**WHAT YOU HAVE TO DO:** Give back the entries exactly as they read, leaving each image out.

**WORKING DATA:**
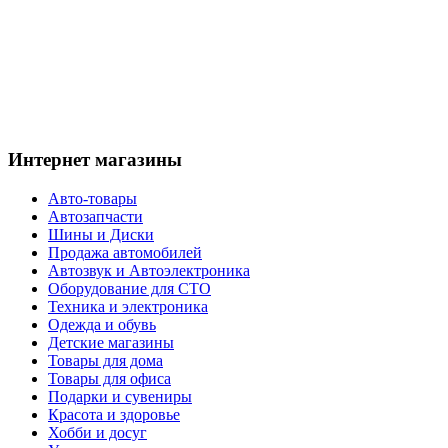
Интернет магазины
Авто-товары
Автозапчасти
Шины и Диски
Продажа автомобилей
Автозвук и Автоэлектроника
Оборудование для СТО
Техника и электроника
Одежда и обувь
Детские магазины
Товары для дома
Товары для офиса
Подарки и сувениры
Красота и здоровье
Хобби и досуг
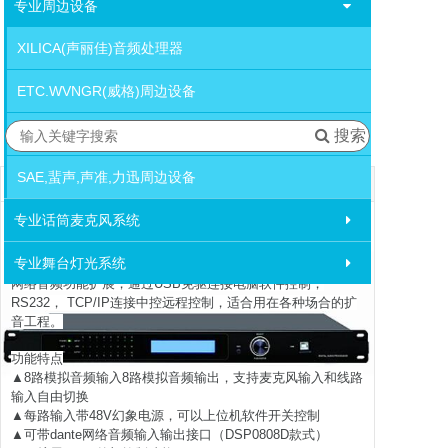
专业周边设备
XILICA(声丽佳)音频处理器
ETC.WVNGR(威格)周边设备
DBX,TC,ASHLY周边设备
搜索
SAE,蜚声,声准,力迅周边设备
宝贝详情
资料下载
WVNGR威格 D-0808八进八出音频矩阵处
专业话筒麦克风系统
理器
简介 D-0808是一款8进8出的自动混音媒体矩阵，配备8路模拟
输入和8路模拟输出，内置反馈抑制，自动混音，矩阵混音，
专业舞台灯光系统
均衡器，分配器，压缩器等DSP功能，DSP0808D支持Dante
网络音频功能扩展，通过USB免驱连接电脑软件控制，
RS232， TCP/IP连接中控远程控制，适合用在各种场合的扩
音工程。
功能特点
▲8路模拟音频输入8路模拟音频输出，支持麦克风输入和线路
输入自由切换
▲每路输入带48V幻象电源，可以上位机软件开关控制
▲可带dante网络音频输入输出接口（DSP0808D款式）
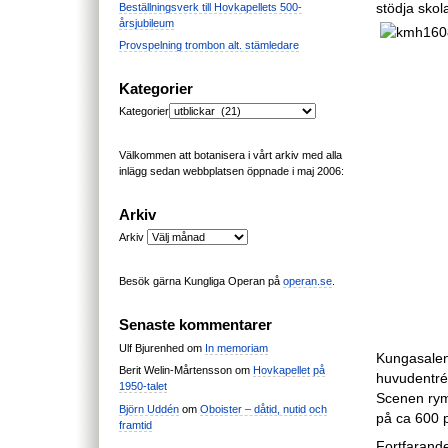
stödja skol
Beställningsverk till Hovkapellets 500-
årsjubileum
Provspelning trombon alt. stämledare
Kategorier
Kategorier
Välkommen att botanisera i vårt arkiv med alla
inlägg sedan webbplatsen öppnade i maj 2006:
Arkiv
Arkiv
Besök gärna Kungliga Operan på
operan.se
.
Senaste kommentarer
Ulf Bjurenhed
om
In memoriam
Kungasalen 
Berit Welin-Mårtensson
om
Hovkapellet på
huvudentrén
1950-talet
Scenen rymm
Björn Uddén
om
Oboister – dåtid, nutid och
på ca 600 
framtid
Fortfarand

**SOLVED PROBLEM:**
Интернет магазины
Авто-товары
Автозапчасти
Шины и Диски
Продажа автомобилей
Автозвук и Автоэлектроника
Оборудование для СТО
Техника и электроника
Одежда и обувь
Детские магазины
Товары для дома
Товары для офиса
Подарки и сувениры
Красота и здоровье
Хобби и досуг
专业周边设备
XILICA(声丽佳)音频处理器
ETC.WVNGR(威格)周边设备
DBX,TC,ASHLY周边设备
搜索
SAE,蜚声,声准,力迅周边设备
宝贝详情
资料下载
WVNGR威格 D-0808八进八出音频矩阵处
专业话筒麦克风系统
理器
简介 D-0808是一款8进8出的自动混音媒体矩阵，配备8路模拟
输入和8路模拟输出，内置反馈抑制，自动混音，矩阵混音，
专业舞台灯光系统
均衡器，分配器，压缩器等DSP功能，DSP0808D支持Dante
网络音频功能扩展，通过USB免驱连接电脑软件控制，
RS232， TCP/IP连接中控远程控制，适合用在各种场合的扩
音工程。
功能特点
▲8路模拟音频输入8路模拟音频输出，支持麦克风输入和线路
输入自由切换
▲每路输入带48V幻象电源，可以上位机软件开关控制
▲可带dante网络音频输入输出接口（DSP0808D款式）
stödja skol
Beställningsverk till Hovkapellets 500-
årsjubileum
Provspelning trombon alt. stämledare
Kategorier
Kategorier
Välkommen att botanisera i vårt arkiv med alla
inlägg sedan webbplatsen öppnade i maj 2006:
Arkiv
Arkiv
Besök gärna Kungliga Operan på
operan.se
.
Senaste kommentarer
Ulf Bjurenhed
om
In memoriam
Kungasalen 
Berit Welin-Mårtensson
om
Hovkapellet på
huvudentrén
1950-talet
Scenen rymm
Björn Uddén
om
Oboister – dåtid, nutid och
på ca 600 
framtid
Fortfarand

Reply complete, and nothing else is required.